Lá fora a ideia tem sido tratada como boutique, explica-nos o antigo instrutor, e é fácil de ver por que razão tem chamado a atenção não só de millennials mas de um público mais normal de ginásio, que por vezes até se intimida um pouco com a proximidade de outros clientes, mais dedicados “ao ferro”, como brinca Pedro Ferreira, falando sobre quem se dedica especialmente a levantamentos de pesos e afins.

O modelo funciona em forma de circuito, sendo que há margem para definir a priori o que se vai passar. “Dividimos o circuito em cinco partes mas damos autonomia ao utilizador”, explica. A ideia aqui, no entanto, não passa por perder muito tempo a decidir quantas máquinas e quantas repetições há para fazer.

“Uma pessoa entra no nosso circuito, já sabe que o treino não vai demorar mais do que 29 minutos, vai ter o acompanhamento do instrutor. E já sabe que vai ser divertido: a única coisa que precisamos de saber é o que a pessoa quer trabalhar.”

A isto junta-se um cuidado ao nível do ambiente. As luzes e a música vão também oscilando ao longo do rápido circuito. “O treino carateriza-se por partes de descanso e ativação. Há intervalos de repouso e tempo sob tensão. O jogo de luzes e a música estão sintonizadas com isto. Na parte de repouso, a música baixa e as luzes perdem intensidade; quando é para retomar exercício, a luz aumenta de intensidade e a música sobe também”. O instrutor está no centro da sala, conseguindo ver todos os utilizadores ao mesmo tempo, para acompanhar o ritmo do treino. Os detalhes em néon dão também um look diferente ao espaço daquilo a que estamos habituados.

Pode entrar a meio do circuito.

O conceito no Elite Fitness é conhecido como Free. Há marcações prévias para estas sessões mas não tem mal se se atrasar. Pode entrar a meio do circuito ou esperar um pouco para começar do primeiro até aos 29 minutos completos. Há zonas cardio e específicas de aquecimento onde se pode ir preparando para o momento em que vai entrar no circuito.

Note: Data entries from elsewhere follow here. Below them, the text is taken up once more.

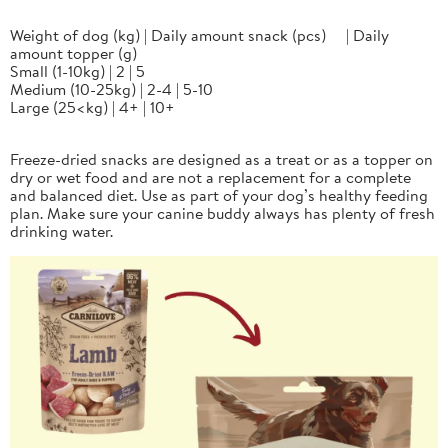
Weight of dog (kg) | Daily amount snack (pcs) | Daily
amount topper (g)
Small (1-10kg) | 2 | 5
Medium (10-25kg) | 2-4 | 5-10
Large (25<kg) | 4+ | 10+
Freeze-dried snacks are designed as a treat or as a topper on
dry or wet food and are not a replacement for a complete
and balanced diet. Use as part of your dog’s healthy feeding
plan. Make sure your canine buddy always has plenty of fresh
drinking water.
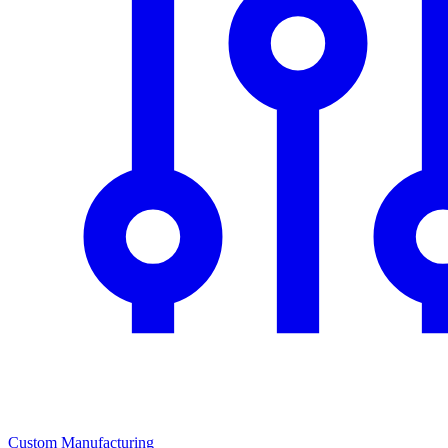
Custom Manufacturing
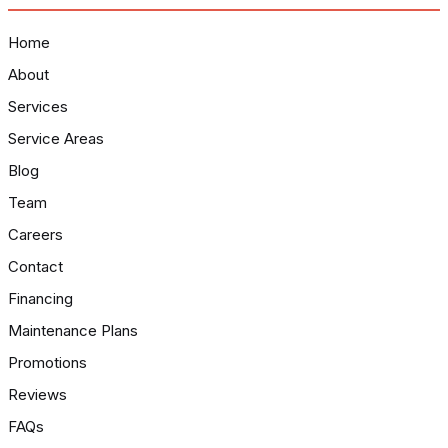
Home
About
Services
Service Areas
Blog
Team
Careers
Contact
Financing
Maintenance Plans
Promotions
Reviews
FAQs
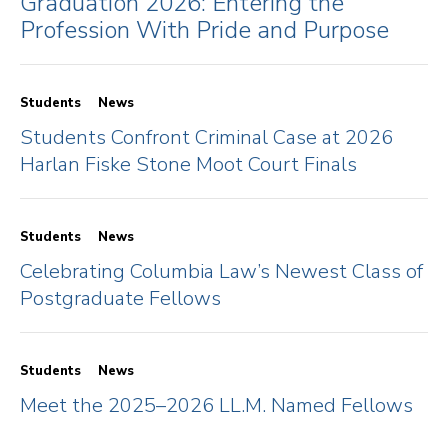
Graduation 2026: Entering the
Profession With Pride and Purpose
Students
News
Students Confront Criminal Case at 2026
Harlan Fiske Stone Moot Court Finals
Students
News
Celebrating Columbia Law’s Newest Class of
Postgraduate Fellows
Students
News
Meet the 2025–2026 LL.M. Named Fellows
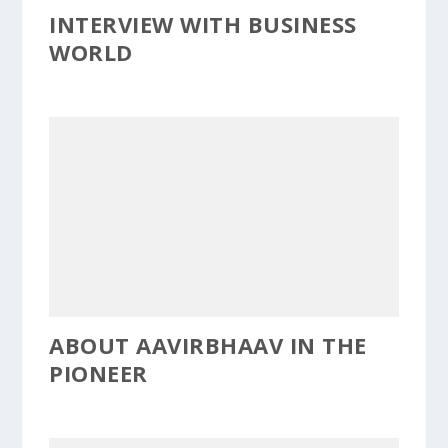
INTERVIEW WITH BUSINESS
WORLD
ABOUT AAVIRBHAAV IN THE
PIONEER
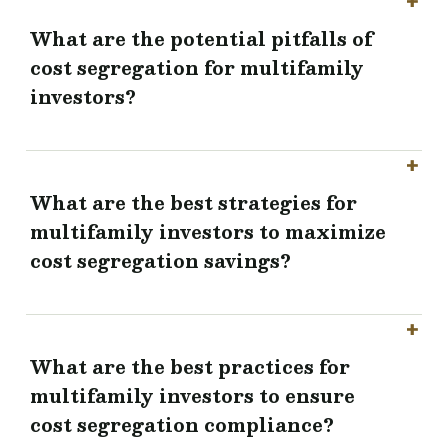
What are the potential pitfalls of
cost segregation for multifamily
investors?
What are the best strategies for
multifamily investors to maximize
cost segregation savings?
What are the best practices for
multifamily investors to ensure
cost segregation compliance?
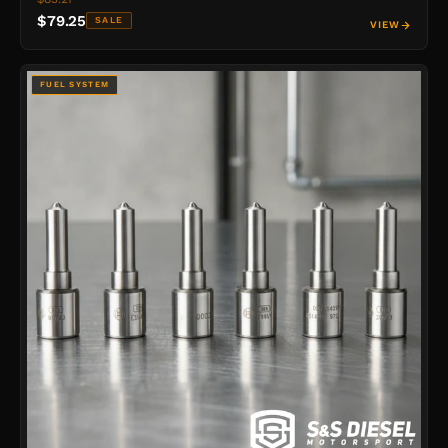
$79.25
SALE
VIEW
FUEL SYSTEM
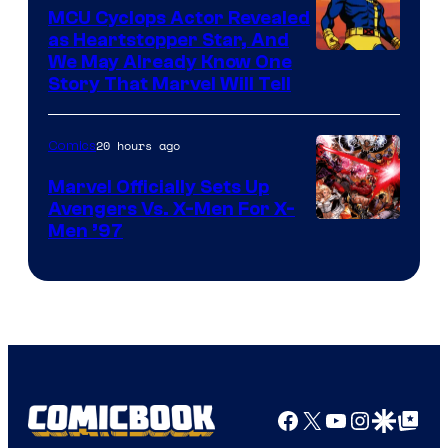
Marvel
MCU Cyclops Actor Revealed
as Heartstopper Star, And
We May Already Know One
Story That Marvel Will Tell
20 hours ago
Comics
Marvel Officially Sets Up
Avengers Vs. X-Men For X-
Image
Men ’97
Courtesy
of
Marvel
Comics
Facebook
X
YouTube
Instagra
Google Disco
Google Top Pos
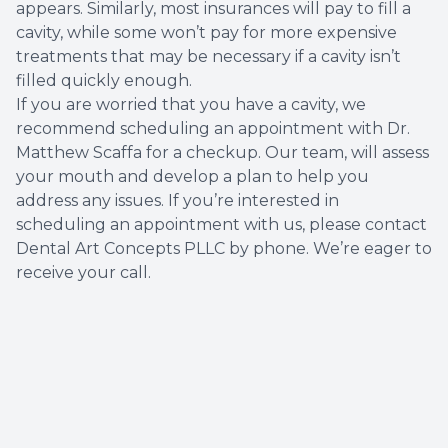
appears. Similarly, most insurances will pay to fill a
cavity, while some won’t pay for more expensive
treatments that may be necessary if a cavity isn’t
filled quickly enough.
If you are worried that you have a cavity, we
recommend scheduling an appointment with Dr.
Matthew Scaffa for a checkup. Our team, will assess
your mouth and develop a plan to help you
address any issues. If you’re interested in
scheduling an appointment with us, please contact
Dental Art Concepts PLLC by phone. We’re eager to
receive your call.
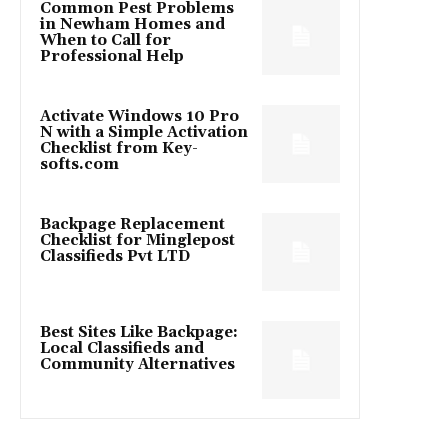
Common Pest Problems
in Newham Homes and
When to Call for
Professional Help
Activate Windows 10 Pro
N with a Simple Activation
Checklist from Key-
softs.com
Backpage Replacement
Checklist for Minglepost
Classifieds Pvt LTD
Best Sites Like Backpage:
Local Classifieds and
Community Alternatives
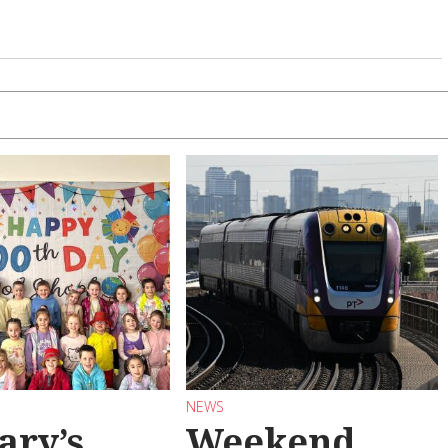
NEWS
ary’s
Weekend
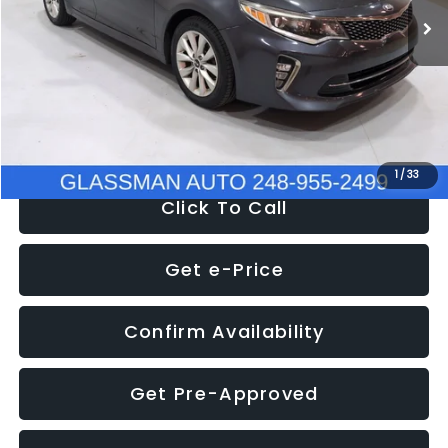
Discount
-$4,257
Documentation Fee
+$280
Electronic Filing Fee:
+$34
NOW
$9,280
1
/
33
Click To Call
Get e-Price
Confirm Availability
Get Pre-Approved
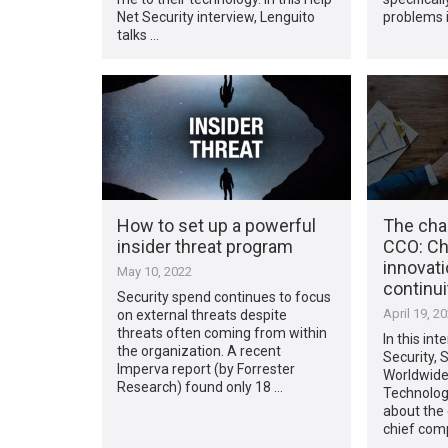
Net Security interview, Lenguito
problems i
talks …
How to set up a powerful
The chan
insider threat program
CCO: Ch
innovat
May 10, 2022
continui
Security spend continues to focus
April 19, 2
on external threats despite
threats often coming from within
In this int
the organization. A recent
Security, 
Imperva report (by Forrester
Worldwid
Research) found only 18 …
Technologi
about the 
chief comp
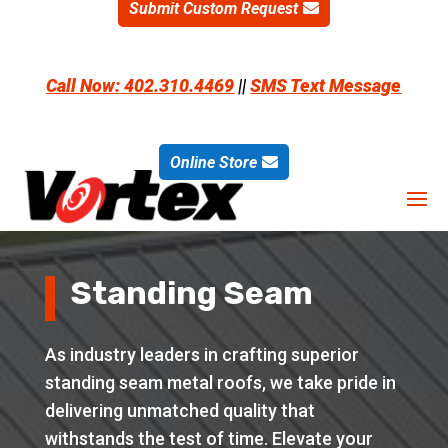
Submit Custom Request
Call Now: 402.310.4469
||
SMS Text Message
Online Store
Standing Seam
As industry leaders in crafting superior
standing seam metal roofs, we take pride in
delivering unmatched quality that
withstands the test of time. Elevate your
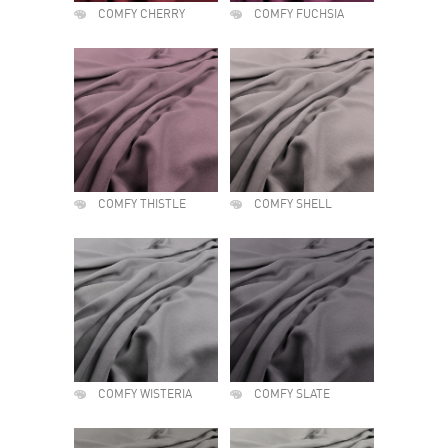
COMFY CHERRY
COMFY FUCHSIA
COMFY THISTLE
COMFY SHELL
COMFY WISTERIA
COMFY SLATE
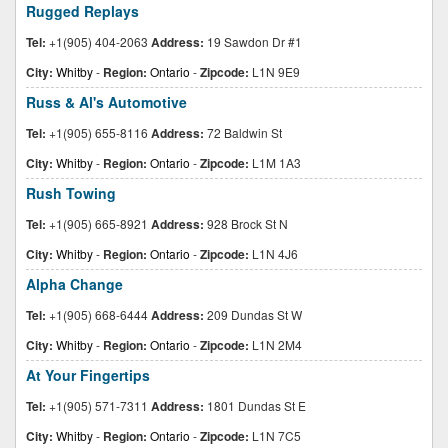
Rugged Replays
Tel:
+1(905) 404-2063
Address:
19 Sawdon Dr #1
City:
Whitby
-
Region:
Ontario
-
Zipcode:
L1N 9E9
Russ & Al's Automotive
Tel:
+1(905) 655-8116
Address:
72 Baldwin St
City:
Whitby
-
Region:
Ontario
-
Zipcode:
L1M 1A3
Rush Towing
Tel:
+1(905) 665-8921
Address:
928 Brock St N
City:
Whitby
-
Region:
Ontario
-
Zipcode:
L1N 4J6
Alpha Change
Tel:
+1(905) 668-6444
Address:
209 Dundas St W
City:
Whitby
-
Region:
Ontario
-
Zipcode:
L1N 2M4
At Your Fingertips
Tel:
+1(905) 571-7311
Address:
1801 Dundas St E
City:
Whitby
-
Region:
Ontario
-
Zipcode:
L1N 7C5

Na hora de trocar alguns dos aparelhos, a aposta foi em máquinas mais simples, tudo para que a pessoa menos experiente não perca tempo a tentar decifrar um complicado puzzle. Não haverá daquelas dúvidas existenciais sobre “de que lado é que me sento” ou “onde é que ponho as pernas”.

A ideia já estava a ser pensada há algum tempo mas em tempos de pandemia permitiu uma adaptação muito própria: a distância de segurança está sempre garantida, já que há sempre uma direção a seguir, do início ao fim do percurso de treino.

O circuito permite que os próprios cuidados de higienização sejam agilizados. “No nosso conceito, em cada mudança de máquina, pára tudo, cada máquina tem spray e toalha e são os próprios utilizadores que desinfetam a cada ronda. Somos quase uma máquina de desinfetar a cada minuto”, brinca Pedro Ferreira, salientando que isto dá também uma noção maior de segurança aos utilizadores.

Os preços no Elite Fitness são de 9,90€ por semana e tem margem para decidir quando e como quer entrar no circuito. É uma meia hora muito prática de treino em que se evita a ideia de repetições, que por vezes podem ser um desafio à motivação. E se for um dia para treinar a dobrar, é só preparar-se que há mais 29 minutos pela frente, prestes a começar.